An Ethics Of Betrayal written by Crystal Parikh and has been published by Fordham Univ Press this book supported file pdf, txt, epub, kindle and other format this book has been release on 2009-08-25 with Literary Criticism categories.


In An Ethics of Betrayal, Crystal Parikh investigates the theme and tropes of betrayal and treason in Asian American and Chicano/Latino literary and cultural narratives. In considering betrayal from an ethical perspective, one grounded in the theories of Emmanuel Levinas and Jacques Derrida, Parikh argues that the minority subject is obligated in a primary, preontological, and irrecusable relation of responsibility to the Other. Episodes of betrayal and treason allegorize the position of this subject, beholden to the many others who embody the alterity of existence and whose demands upon the subject result in transgressions of intimacy and loyalty.
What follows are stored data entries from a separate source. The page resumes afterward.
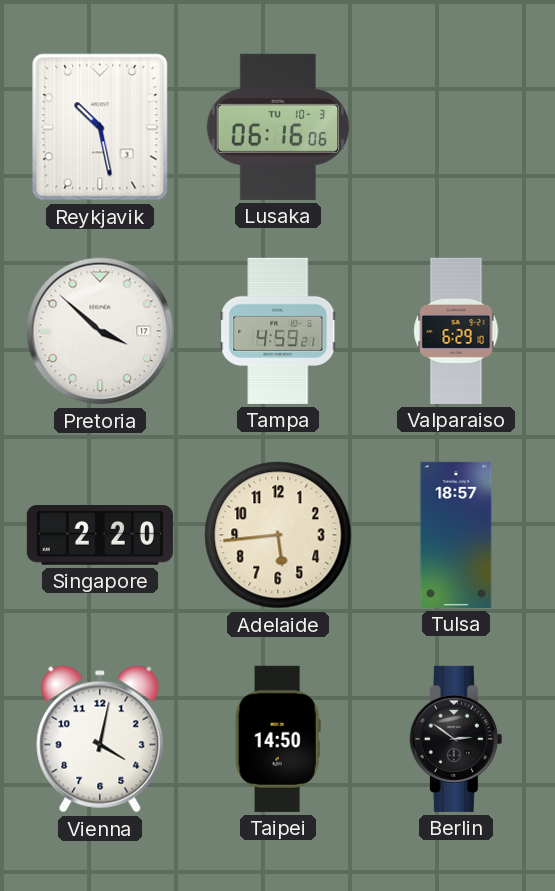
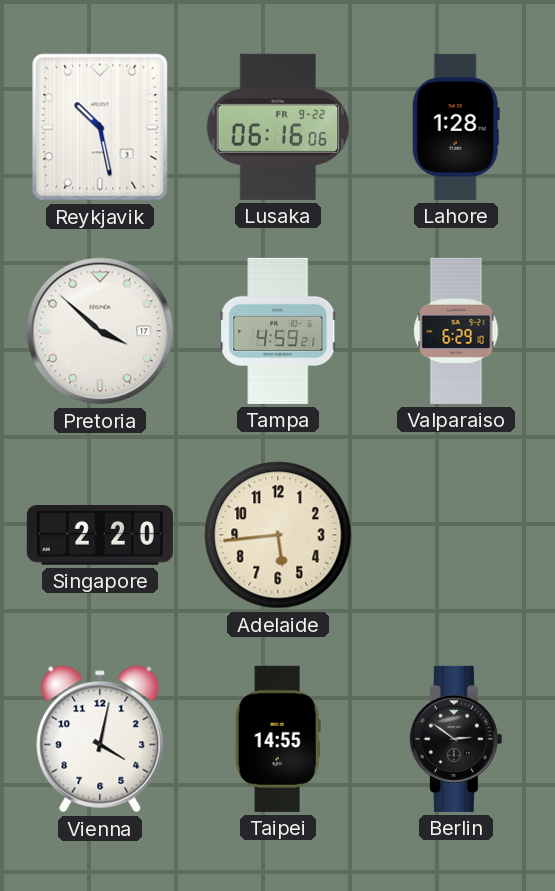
Lusaka date: TU 10-3 -> FR 9-22
Lahore: none -> 1:28
Tulsa: 18:57 -> none
Taipei: 14:50 -> 14:55
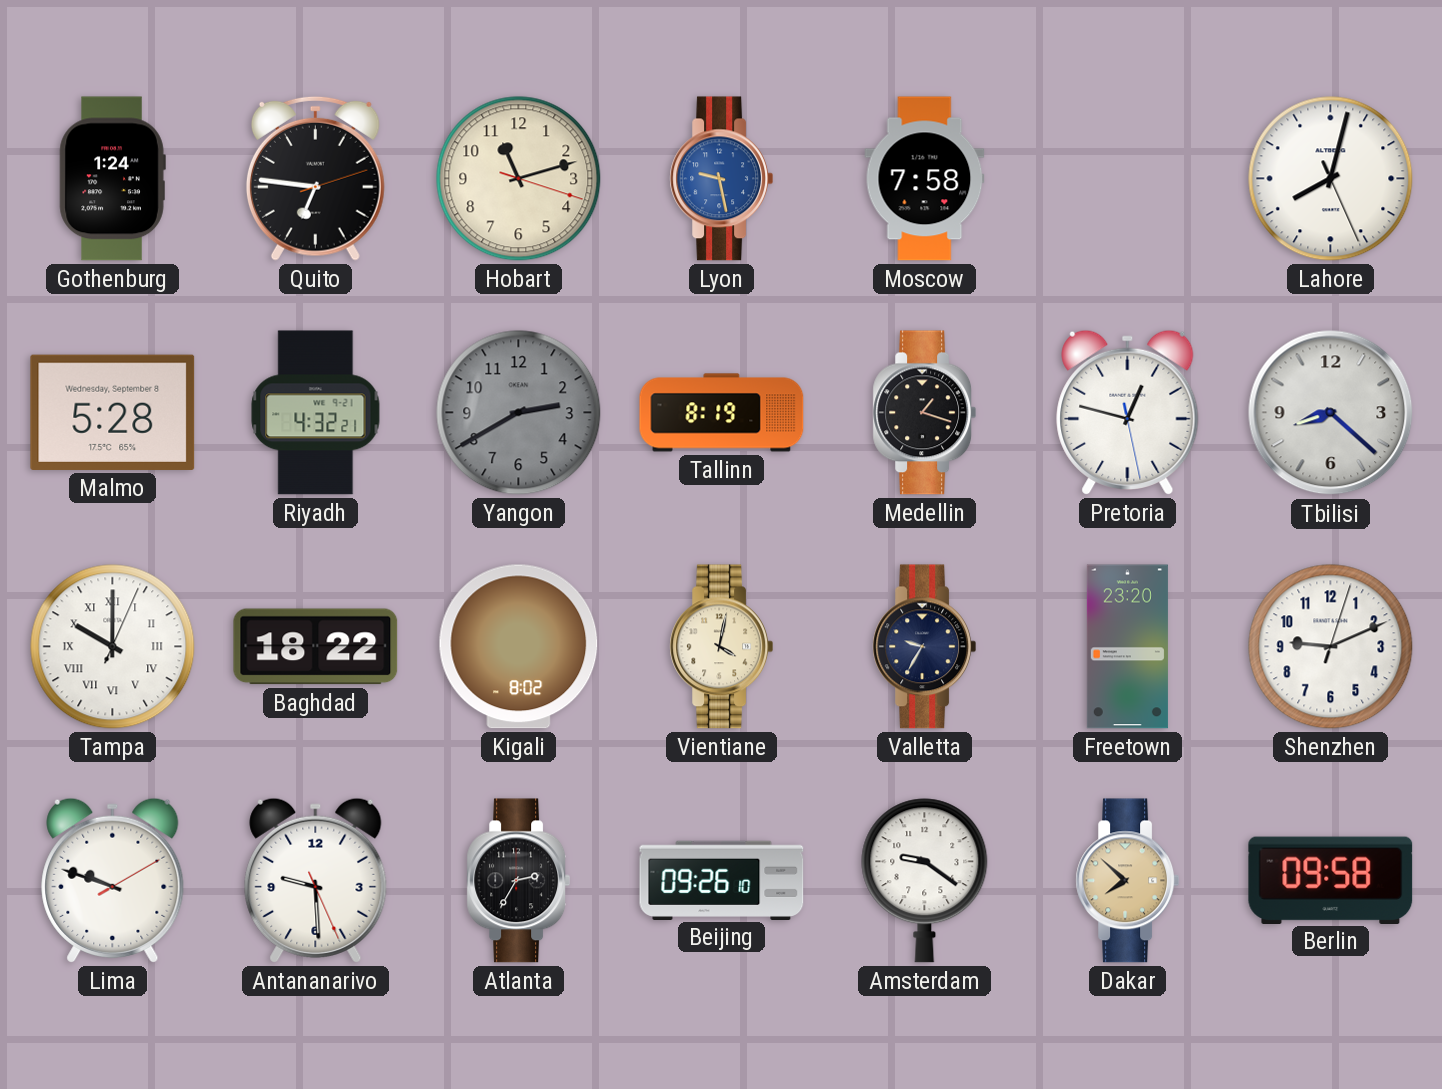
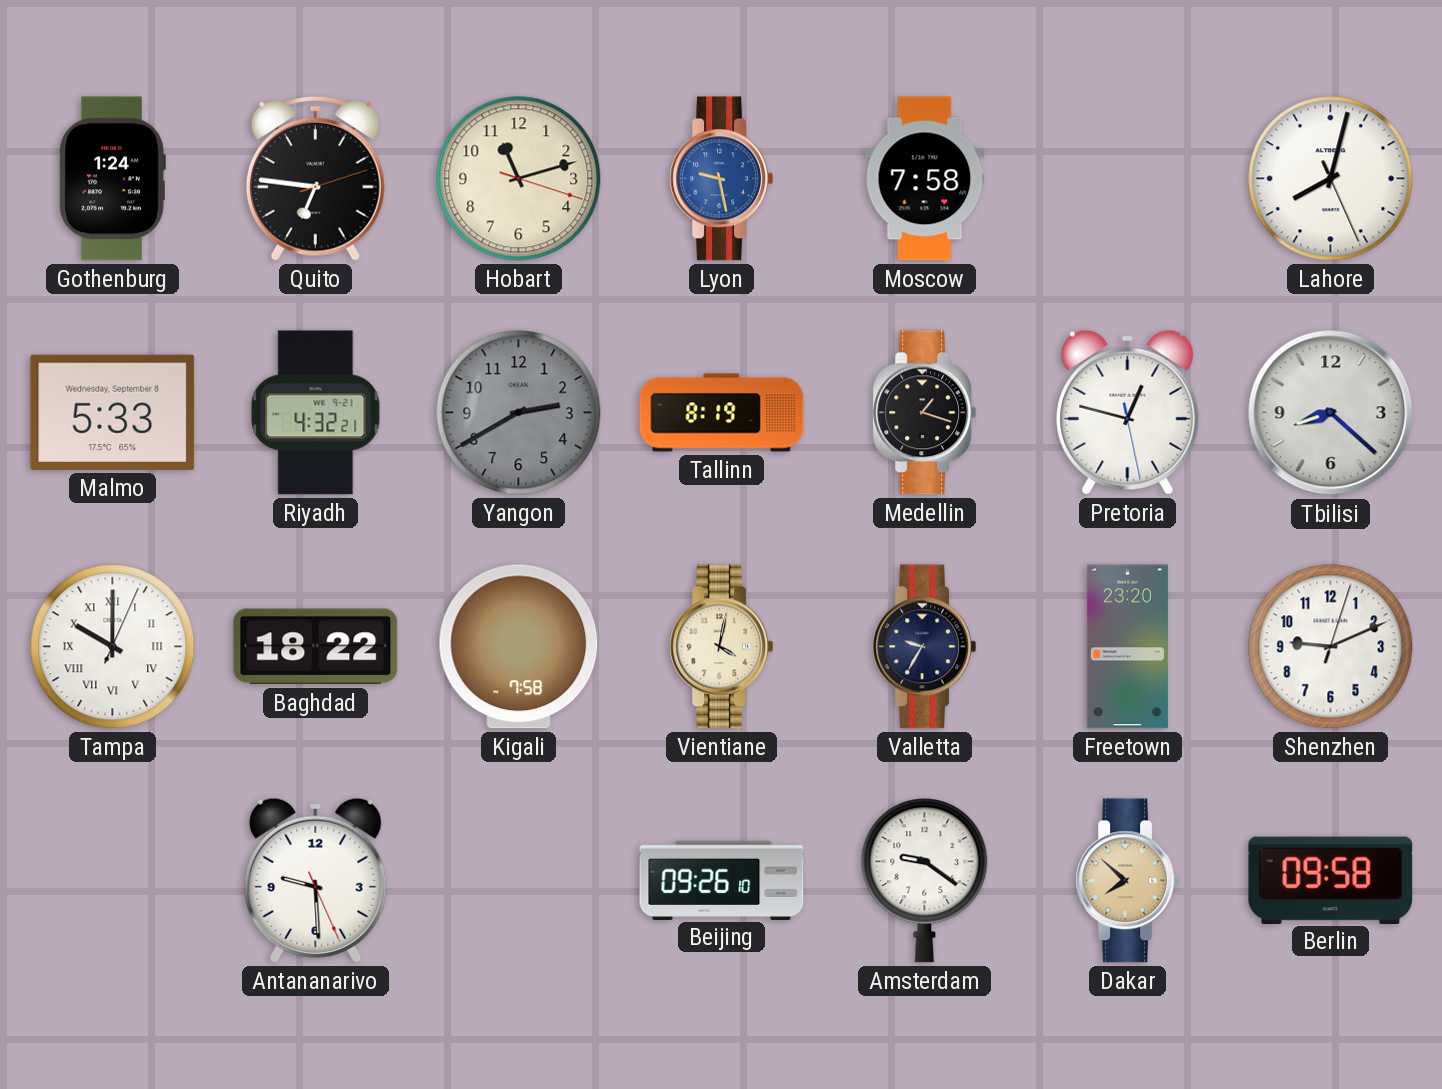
Malmo: 5:28 -> 5:33
Kigali: 8:02 -> 7:58
Lima: 9:48 -> none
Atlanta: 2:35 -> none
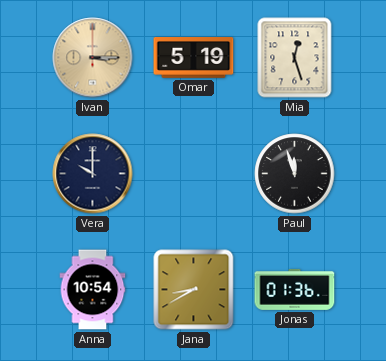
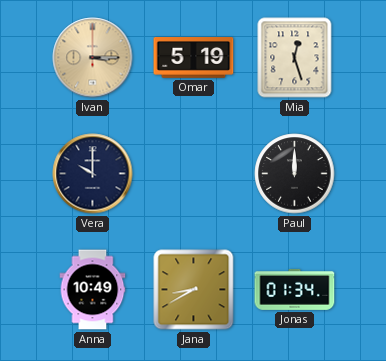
Paul: 11:57 -> 12:00
Anna: 10:54 -> 10:49
Jonas: 01:36 -> 01:34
In this first major comparative study of narratives by and about Asian Americans and Latinos, Parikh considers writings by Frank Chin, Gish Jen, Chang-rae Lee, Eric Liu, Américo Parades, and Richard Rodriguez, as well as narratives about the persecution of Wen Ho Lee and the rescue and return of Elian González. By addressing the conflicts at the heart of filiality, the public dimensions of language in the constitution of minority "community," and the mercenary mobilizations of "model minority" status, An Ethics of Betrayal seriously engages the challenges of conducting ethnic and critical race studies based on the uncompromising and unromantic ideas of justice, reciprocity, and ethical society.